Ante esa panorámica quizás idealista de la libertad, la mayor enemiga hoy es la farándula, ese deseo impuesto de manera soterrada para que la gente esté pendiente de la vida privada de los famosos, como si sus maneras (muchas veces fingidas) fueran los modelos de la felicidad. Esas son apenas vitrinas de grueso calibre que solo se miran, pero con una probabilidad remota de ingresar, y a las cuales muchos ceden no solo las ganancias de un trabajo honesto, sino casi todo el tiempo derrochado de la existencia, mientras el pensamiento está centrado en una avalancha de trivialidad y muy alejado del camino de la reflexión.
Se proponen ahora fórmulas y no caminos. Cuando la libertad señala que cada uno debe abrir el suyo propio, entonces las fórmulas están disponibles a toda hora para cerrarlos o para señalar aquellos que ya están abiertos, pero que solo conducen a los corrales. Son prescripciones definitivas, rígidas, estáticas… y las personas, se supone, no son cuadraturas que han de encajarse en espacios demarcados o predirigidos. Con errores profundos o alegrías balsámicas, cada una tiene el derecho de elegir su camino: la mejor educadora es la universidad de la vida, y cada experiencia, una lección.

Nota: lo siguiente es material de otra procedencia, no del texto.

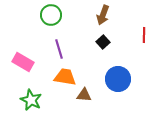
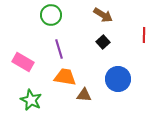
brown arrow: rotated 78 degrees counterclockwise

Lástima que la mayoría duerma en casi todas las clases.
Los corrales ahora son invisibles, pero más fuertes, porque subyugan la voluntad toda, y amaestran de tal manera que cada sujeto va a encerrarse él mismo todos los días. Esos corrales se llaman redes sociales; es la nueva tecnología, que lleva a seguir pensando de la misma manera; es un estatismo frente al sendero que demanda la existencia; es convertirnos en una pesada roca ante un deber que consiste en aportar al descubrimiento y al avance auténtico de la Humanidad. Esas transformaciones no equivalen en este caso a las simples alteraciones banales de la apariencia, sometidas por los ridículos y masificados cortes de cabello, por las pasarelas o las tarimas donde infinidad de aulladores son calificados de maestros musicales. Acá nos referimos a un cambio en la esencia del pensamiento y, de nuevo, en el proceder.
Los cambios de tiempo, espacio y circunstancias deben llevar a modificar también las percepciones del entorno y, por tanto, las opiniones sobre este. Eso que llaman “coherencia”, “consecuencia” o “firmeza” en el proceder en nada se relaciona con un criterio estable, sino más con la uniformidad masificada de las acciones. El ser humano tiene todo el derecho de cambiar de opinión siempre que descubra argumentos de mayor peso, que lo lleven a dejar de lado las ideas erróneas y a acoger las nuevas que entrañan un fundamento más sólido. Cada uno debe partir de “sus” principios en este tránsito de la vida, pero esos no son los mismos en todas las personas.
Ese sometimiento, esa “educación para la ignorancia”, está moldeado, como todo pensamiento y toda acción, por el control del lenguaje. Las palabras convenientes, las palabras de moda (estúpidas o confusas), las palabras repetidas, las palabras sin sentido, que mantienen un discurso risible, de escándalos intrascendentes (cortinas de humo), de caricaturas distractoras, funcionan como la anestesia que se inyecta al gran colectivo sin que haya notado sus pinchazos después de tantos siglos.
Entonces, a fin de mitigar el olvido, la esclavitud, la pobreza y la ignorancia (tan parecidos y siempre juntos), siguen siendo efectivos los libros selectos y las conversaciones nutridas y nutritivas. Con estos (recordémoslo siempre), conocemos y nos liberamos.
Por: Jairo Valderrama*
*El autor es Doctor en Ciencias de la Información de la Universidad Austral (Argentina) y profesor de la Facultad de Comunicación de la Universidad de la Sabana (Colombia).